The total "user pause before turn ends" budget is approximately
`vad.stop_secs + user_speech_timeout_sec`. The repo defaults are tuned
slightly more conservatively than upstream pipecat to avoid streaming
ASRs (xfyun in particular) producing many short fragments per logical
utterance. Setting this stop strategy explicitly also replaces pipecat's
default Smart Turn v3 analyzer, so the engine no longer loads the
`smart-turn-v3.*-cpu.onnx` model at startup.
### Xfyun ASR
The STT provider can be switched to iFlytek/Xfyun's streaming voice dictation
WebSocket API. The engine opens the xfyun websocket when Pipecat VAD detects
the user has started speaking, keeps it open across brief pauses, and closes it
only when Pipecat's user-turn strategy declares the logical turn complete. It
sends PCM chunks as `encoding: "raw"` and emits `input.transcript.interim`
events with the current full interim transcript as Xfyun results arrive,
followed by the existing `input.transcript.final` event.
```json
"stt": {
"provider": "xfyun",
"app_id": "your_xfyun_app_id",
"api_key": "your_xfyun_api_key",
"api_secret": "your_xfyun_api_secret",
"base_url": "wss://iat-api.xfyun.cn/v2/iat",
"language": "zh_cn",
"domain": "iat",
"accent": "mandarin",
"encoding": "raw",
"frame_size": 1280,
"timeout_sec": 10.0
}
```
Credentials may also be provided through `XFYUN_APP_ID`, `XFYUN_API_KEY`, and
`XFYUN_API_SECRET`.
### Xfyun TTS
The TTS provider can be switched to iFlytek/Xfyun's online TTS WebSocket API.
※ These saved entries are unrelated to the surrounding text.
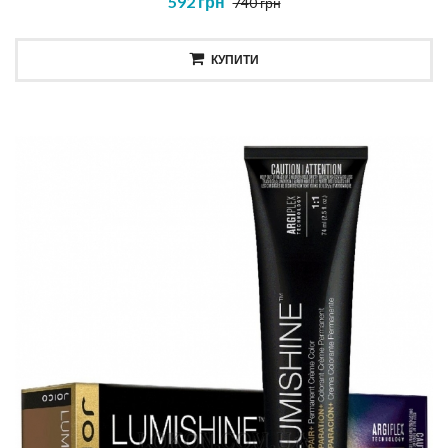
592 грн
740 грн
КУПИТИ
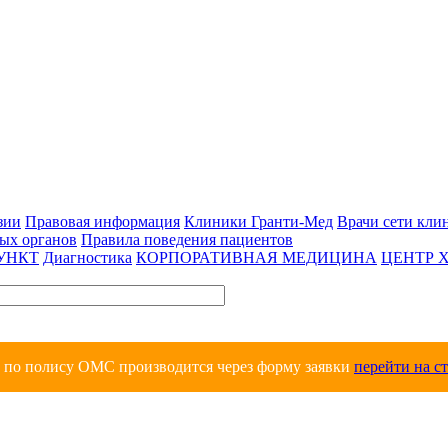
зии
Правовая информация
Клиники Гранти-Мед
Врачи сети кли
вых органов
Правила поведения пациентов
УНКТ
Диагностика
КОРПОРАТИВНАЯ МЕДИЦИНА
ЦЕНТР 
и по полису ОМС производится через форму заявки
перейти на с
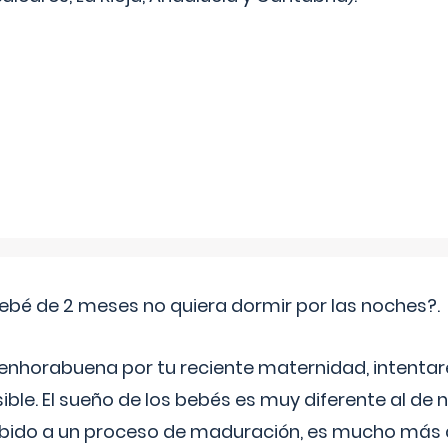
ebé de 2 meses no quiera dormir por las noches?.
 enhorabuena por tu reciente maternidad, intent
ible. El sueño de los bebés es muy diferente al de 
ebido a un proceso de maduración, es mucho más a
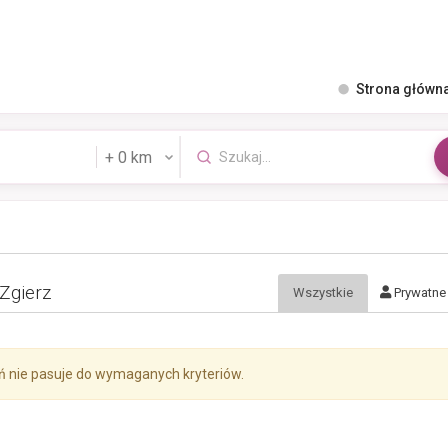
Strona główn
Zgierz
Wszystkie
Prywatne
ń nie pasuje do wymaganych kryteriów.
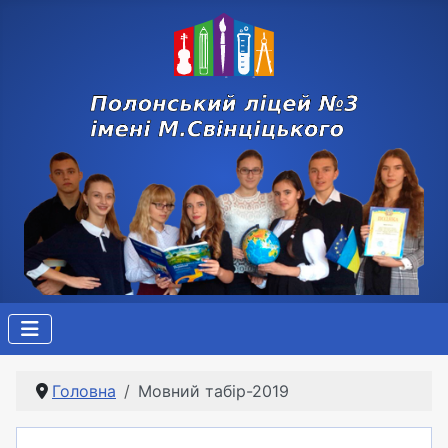
Головна
Мовний табір-2019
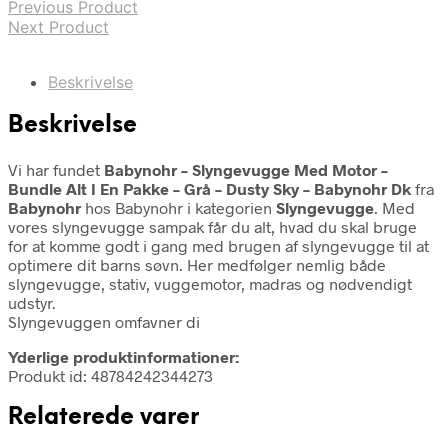
Previous Product
Next Product
Beskrivelse
Beskrivelse
Vi har fundet
Babynohr – Slyngevugge Med Motor –
Bundle Alt I En Pakke – Grå – Dusty Sky – Babynohr Dk
fra
Babynohr
hos Babynohr i kategorien
Slyngevugge
. Med
vores slyngevugge sampak får du alt, hvad du skal bruge
for at komme godt i gang med brugen af slyngevugge til at
optimere dit barns søvn. Her medfølger nemlig både
slyngevugge, stativ, vuggemotor, madras og nødvendigt
udstyr.
Slyngevuggen omfavner di
Yderlige produktinformationer:
Produkt id: 48784242344273
Relaterede varer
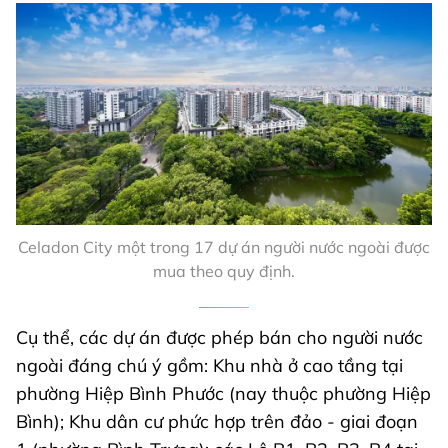
Celadon City một trong 17 dự án người nước ngoài được
mua theo quy định.
Cụ thể, các dự án được phép bán cho người nước
ngoài đáng chú ý gồm: Khu nhà ở cao tầng tại
phường Hiệp Bình Phước (nay thuộc phường Hiệp
Bình); Khu dân cư phức hợp trên đảo - giai đoạn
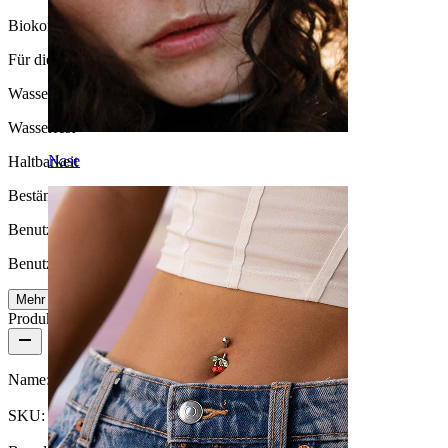
Biokompatibilität
Für die meisten Hauttypen
Wasserbeständigkeit
Wasserfest
Nase
Haltbarkeit
Beständig
Benutzerfreundlichkeit
Benutzerfreundlich
Mehr lesen
Produktdetails
Name:
Labret mit Sternendesign
SKU:
Labret-67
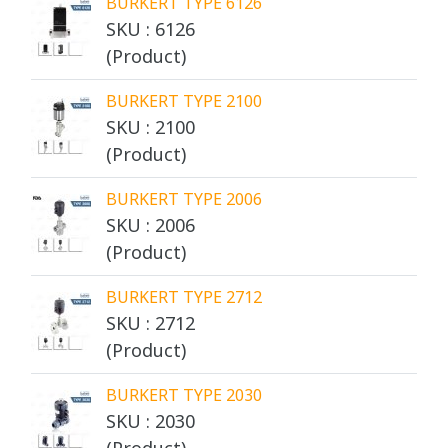
BURKERT TYPE 6126
SKU : 6126
(Product)
BURKERT TYPE 2100
SKU : 2100
(Product)
BURKERT TYPE 2006
SKU : 2006
(Product)
BURKERT TYPE 2712
SKU : 2712
(Product)
BURKERT TYPE 2030
SKU : 2030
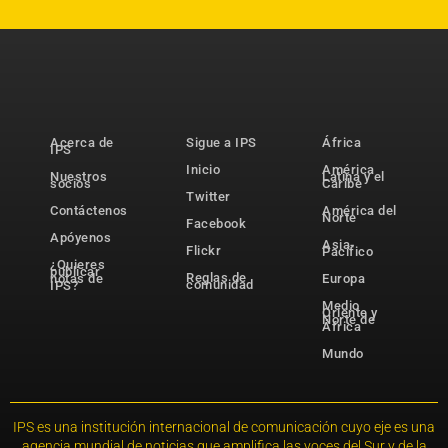
Acerca de
Sigue a IPS
África
IPS
Inicio
América
Nuestros
Latina y el
socios
Caribe
Twitter
Contáctenos
América del
Norte
Facebook
Apóyenos
Asia-
Flickr
Pacífico
¿Quieres
publicar
Reglas de
notas de
Europa
comunidad
IPS?
Medio
Oriente y
Norte de
África
Mundo
IPS es una institución internacional de comunicación cuyo eje es una
agencia mundial de noticias que amplifica las voces del Sur y de la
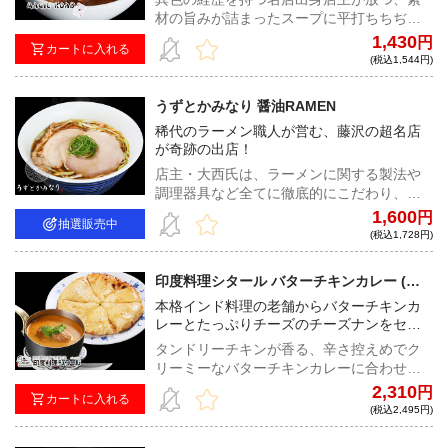
材の旨みが詰まったスープに平打ちちぢれ
麺、味付き脂もついた二郎インスパイアフ
1,430
円
カートに入れる
ルセット！
(税込1,544円)
うずとかみなり 醤油RAMEN
稀代のラーメン職人が営む、藤沢の超名店
が奇跡の出店！
店主・大西氏は、ラーメンに関する製法や
調理器具など全てに徹底的にこだわり、そ
れらが見事に調和することで究極の一杯を
1,600
円
抽選販売中
生み出している。随所に輝く想いをぜひ体
(税込1,728円)
感してほしい。
印度料理シタール バターチキンカレー (チ
ーズナン・黒はちみつ付)
本格インド料理の老舗からバターチキンカ
レーとたっぷりチーズのチーズナンをセッ
トでお届け！
タンドリーチキンが香る、辛さ控えめでク
リーミーなバターチキンカレーに合わせる
のは、たっぷりのチーズをもちもちのナン
2,310
円
カートに入れる
で包んだチーズナン！シタールではお馴染
(税込2,495円)
みの野生黒蜂蜜も付属したフルセットをご
自宅でご堪能あれ！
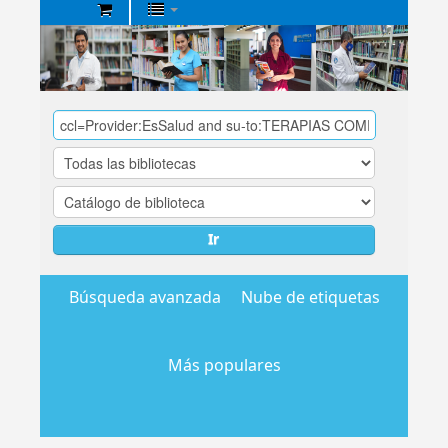
Biblioteca
Central
EsSalud
Ir
Búsqueda avanzada
Nube de etiquetas
Más populares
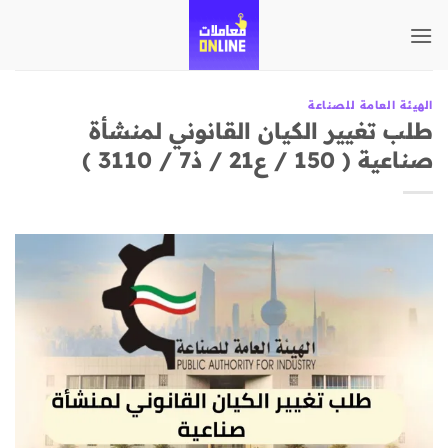
تخطي
للمحتوى
الهيئة العامة للصناعة
طلب تغيير الكيان القانوني لمنشأة
صناعية ( 150 / ع21 / ذ7 / 3110 )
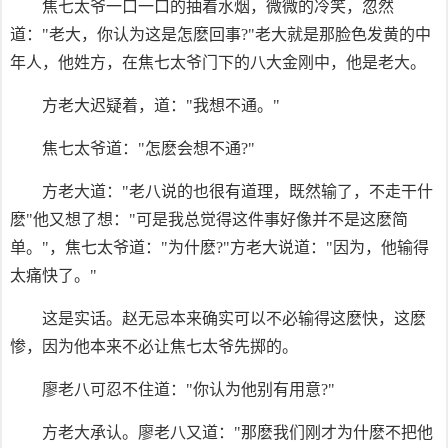
焦七太爷一口一口的抽着水烟，微微的冷笑，忽然
道："老大，你认为这是怎麽回事?"老大就是那脸色发黄的中
年人，他姓方，在焦七太爷门下的八大金刚中，他是老大。
方老大迟疑着，道："我想不通。"
焦七太爷道："怎麽会想不通?"
方老大道："老八说的也很有道理，既然输了，不走干什
麽"他又想了想："可是我总觉得这件事好像并不是这麽简
单。"，焦七太爷道："为什麽?"方老大说道："因为，他输得
太痛快了。"
这是实话。赵无忌本来确实可以不必输得这麽快，这麽
惨，因为他本来不必让焦七太爷先掷的。
廖老八可忍不住道："你认为他别有用意?"
方老大承认。廖老八又道："那麽我们刚才为什麽不把他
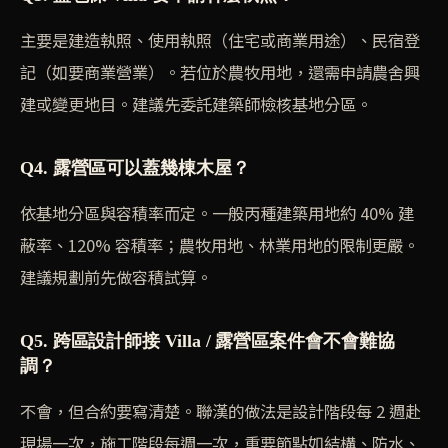
主要是建造執照、使用執照（住宅或商業用途）、民宿登
記（如要商業營業）。若位於農牧用地，還需申請農舍興
建或變更地目。建議先委託建築師檢核基地分區。
Q4. 露營區可以蓋幾棟木屋？
依基地分區與容積率而定。一般丙種建築用地約 40% 建
蔽率、120% 容積率；農牧用地、林業用地的限制更嚴。
建議規劃前先做容積試算。
Q5. 跨區設計師接 Villa / 露營區案件會不會難協
調？
不會，但合約要寫清楚。聯漢的做法是設計階段每 2 週赴
現場一次，施工階段每週一次，重要節點如結構、防水、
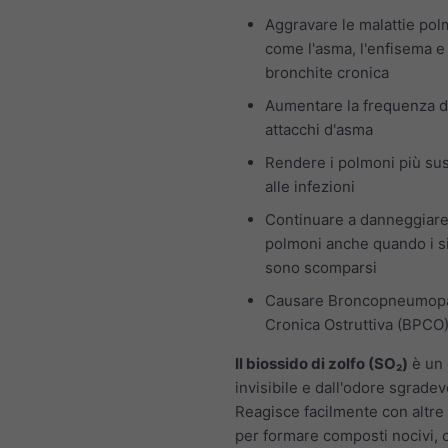
Aggravare le malattie pol
come l'asma, l'enfisema e 
bronchite cronica
Aumentare la frequenza d
attacchi d'asma
Rendere i polmoni più susc
alle infezioni
Continuare a danneggiare
polmoni anche quando i s
sono scomparsi
Causare Broncopneumopa
Cronica Ostruttiva (BPCO
Il biossido di zolfo (SO₂)
è un 
invisibile e dall'odore sgradev
Reagisce facilmente con altre
per formare composti nocivi,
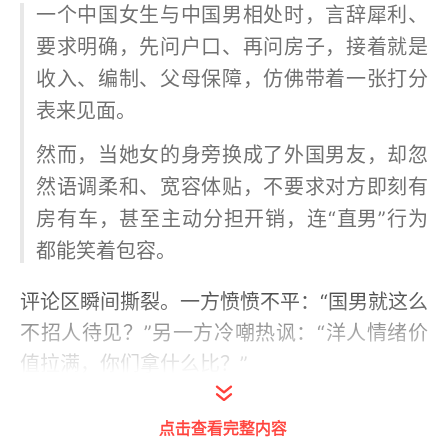
一个中国女生与中国男相处时，言辞犀利、
要求明确，先问户口、再问房子，接着就是
收入、编制、父母保障，仿佛带着一张打分
表来见面。
然而，当她女的身旁换成了外国男友，却忽
然语调柔和、宽容体贴，不要求对方即刻有
房有车，甚至主动分担开销，连“直男”行为
都能笑着包容。
评论区瞬间撕裂。一方愤愤不平：“国男就这么
不招人待见？”另一方冷嘲热讽：“洋人情绪价
值拉满，你们拿什么比？”
更有无数阴阳怪气的段子，以及那顶被反复使
点击查看完整内容
用的“崇洋媚外”帽子。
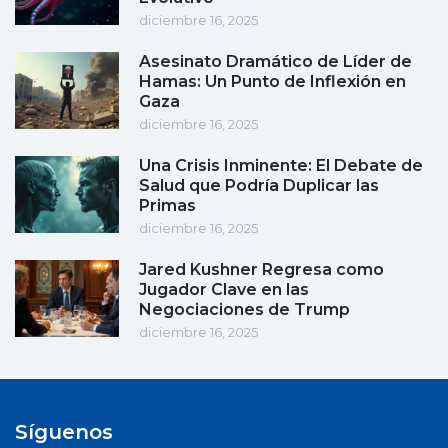
diciembre 16, 2025
Asesinato Dramático de Líder de
Hamas: Un Punto de Inflexión en
Gaza
diciembre 16, 2025
Una Crisis Inminente: El Debate de
Salud que Podría Duplicar las
Primas
diciembre 16, 2025
Jared Kushner Regresa como
Jugador Clave en las
Negociaciones de Trump
diciembre 16, 2025
Síguenos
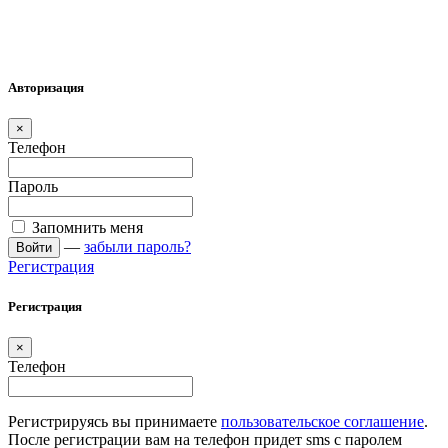
Авторизация
×
Телефон
Пароль
Запомнить меня
—
забыли пароль?
Войти
Регистрация
Регистрация
×
Телефон
Регистрируясь вы принимаете
пользовательское соглашение
.
После регистрации вам на телефон придет sms с паролем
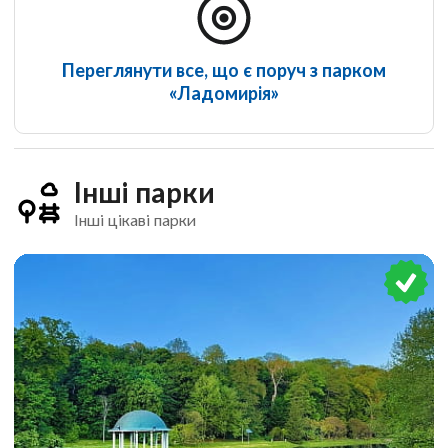
Переглянути все, що є поруч з парком
«Ладомирія»
Інші парки
Інші цікаві парки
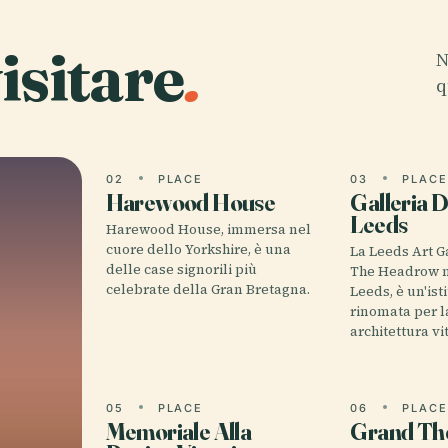
isitare
.
N
q
02
PLACE
03
PLAC
Harewood House
Galleria D
Leeds
Harewood House, immersa nel
cuore dello Yorkshire, è una
La Leeds Art Ga
delle case signorili più
The Headrow n
celebrate della Gran Bretagna.
Leeds, è un'ist
rinomata per l
architettura vi
05
PLACE
06
PLAC
Memoriale Alla
Grand Th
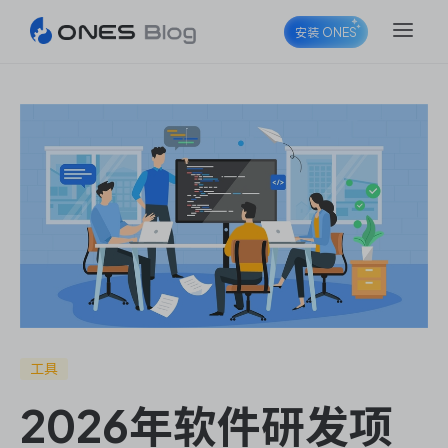
安装 ONES
ONES Project
ONES Wiki
ONES Desk
工具
2026年软件研发项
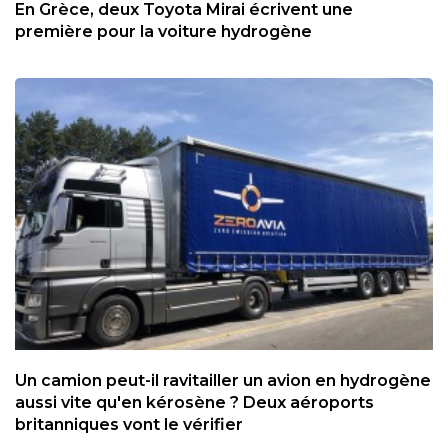
En Grèce, deux Toyota Mirai écrivent une
première pour la voiture hydrogène
Un camion peut-il ravitailler un avion en hydrogène
aussi vite qu'en kérosène ? Deux aéroports
britanniques vont le vérifier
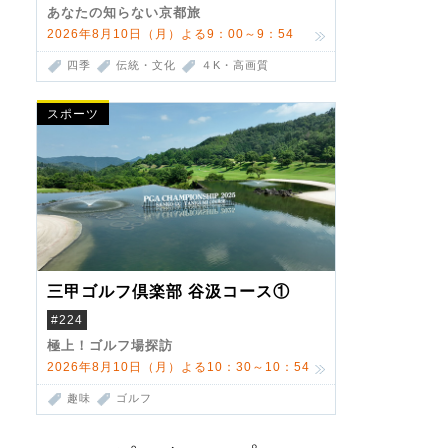
あなたの知らない京都旅
2026年8月10日（月）よる9：00～9：54
四季
伝統・文化
４K・高画質
スポーツ
三甲ゴルフ倶楽部 谷汲コース①
#224
極上！ゴルフ場探訪
2026年8月10日（月）よる10：30～10：54
趣味
ゴルフ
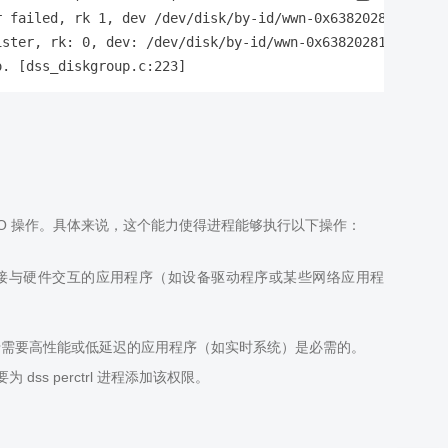
 failed, rk 1, dev /dev/disk/by-id/wwn-0x6382028100c0772
ster, rk: 0, dev: /dev/disk/by-id/wwn-0x6382028100c0772b
进行原始 I/O 操作。具体来说，这个能力使得进程能够执行以下操作：
接与硬件交互的应用程序（如设备驱动程序或某些网络应用程
这对于需要高性能或低延迟的应用程序（如实时系统）是必需的。
 dss perctrl 进程添加该权限。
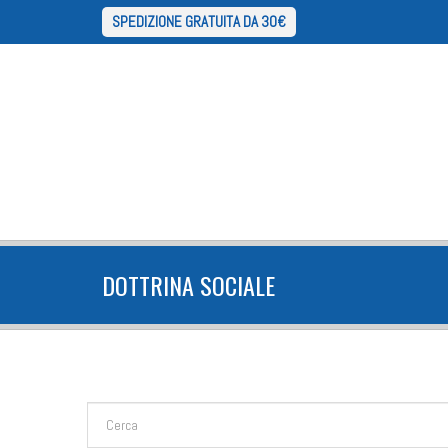
SPEDIZIONE GRATUITA DA 30€
DOTTRINA SOCIALE
FORM DI RICERCA
Cerca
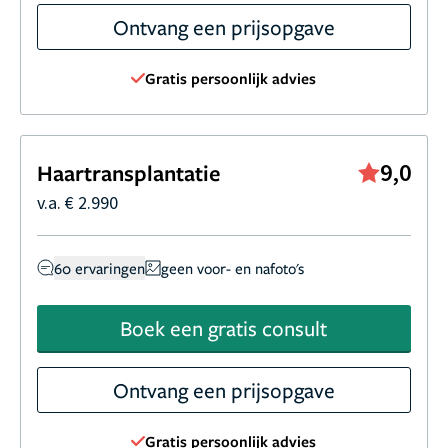
Ontvang een prijsopgave
Gratis persoonlijk advies
9,0
Haartransplantatie
v.a. € 2.990
60 ervaringen
geen voor- en nafoto's
Boek een gratis consult
Ontvang een prijsopgave
Gratis persoonlijk advies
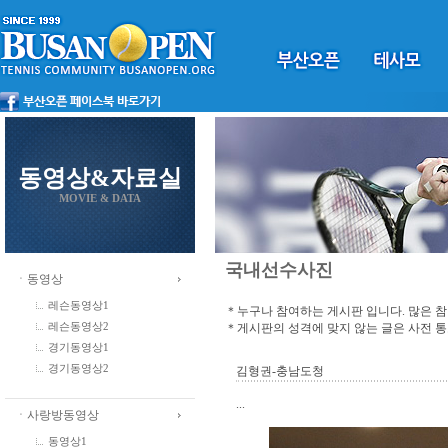
동영상&자료실
MOVIE & DATA
국내선수사진
ㆍ동영상
레슨동영상1
＊누구나 참여하는 게시판 입니다. 많은 
＊게시판의 성격에 맞지 않는 글은 사전 
레슨동영상2
경기동영상1
경기동영상2
김형권-충남도청
...
ㆍ사랑방동영상
동영상1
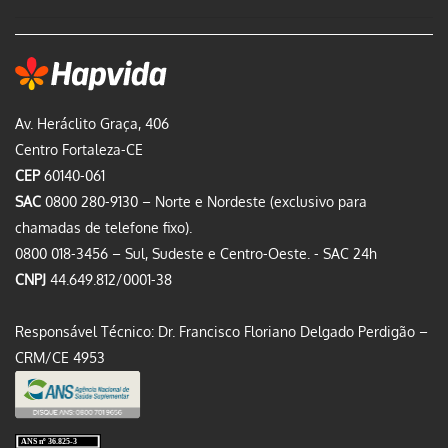
Av. Heráclito Graça, 406
Centro Fortaleza-CE
CEP
60140-061
SAC
0800 280-9130 – Norte e Nordeste (exclusivo para
chamadas de telefone fixo).
0800 018-3456 – Sul, Sudeste e Centro-Oeste. - SAC 24h
CNPJ
44.649.812/0001-38
Responsável Técnico: Dr. Francisco Floriano Delgado Perdigão –
CRM/CE 4953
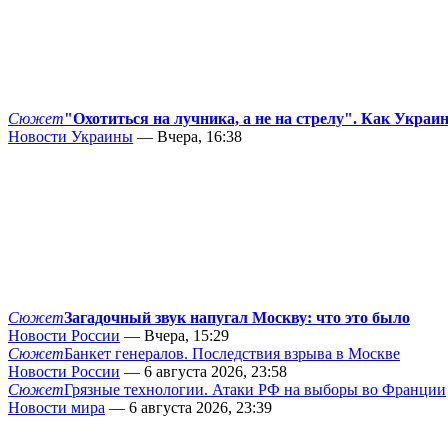
Сюжет
"Охотиться на лучника, а не на стрелу". Как Украи
Новости Украины
— Вчера, 16:38
Сюжет
Загадочный звук напугал Москву: что это было
Новости России
— Вчера, 15:29
Сюжет
Банкет генералов. Последствия взрыва в Москве
Новости России
— 6 августа 2026, 23:58
Сюжет
Грязные технологии. Атаки РФ на выборы во Франции
Новости мира
— 6 августа 2026, 23:39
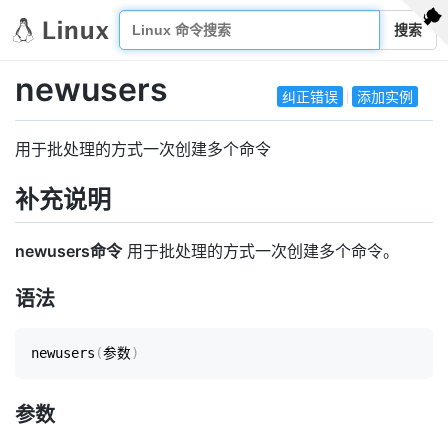
搜索
newusers
纠正错误
添加实例
用于批处理的方式一次创建多个命令
补充说明
newusers命令
用于批处理的方式一次创建多个命令。
语法
newusers
(
参数
)
参数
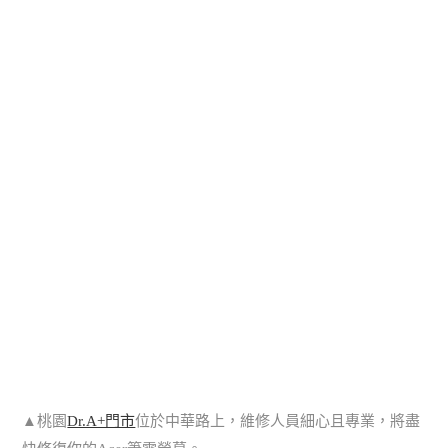
▲桃園
Dr.A+門市
位於中華路上，維修人員細心且專業，將盡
The engine requests `aue: "raw"` PCM audio so the returned chunks can be sent
through the existing Pipecat/product audio path without MP3 decoding.
```json
"tts": {
"provider": "xfyun",
"app_id": "your_xfyun_app_id",
"api_key": "your_xfyun_api_key",
"api_secret": "your_xfyun_api_secret",
"base_url": "wss://tts-api.xfyun.cn/v2/tts",
"voice": "x4_xiaoyan",
"aue": "raw",
"tte": "UTF8",
"speed": 50,
"volume": 50,
"pitch": 50,
"source_sample_rate_hz": 16000
}
```
Credentials may also be provided through `XFYUN_APP_ID`, `XFYUN_API_KEY`, and
`XFYUN_API_SECRET`.
## Notes
This folder keeps the rewrite minimal on purpose. Dograh's useful pattern is the separation between app entrypoint, service factory, and pipeline builder; its workflow graph, database, telephony, recordings, and pricing layers are deliberately left out.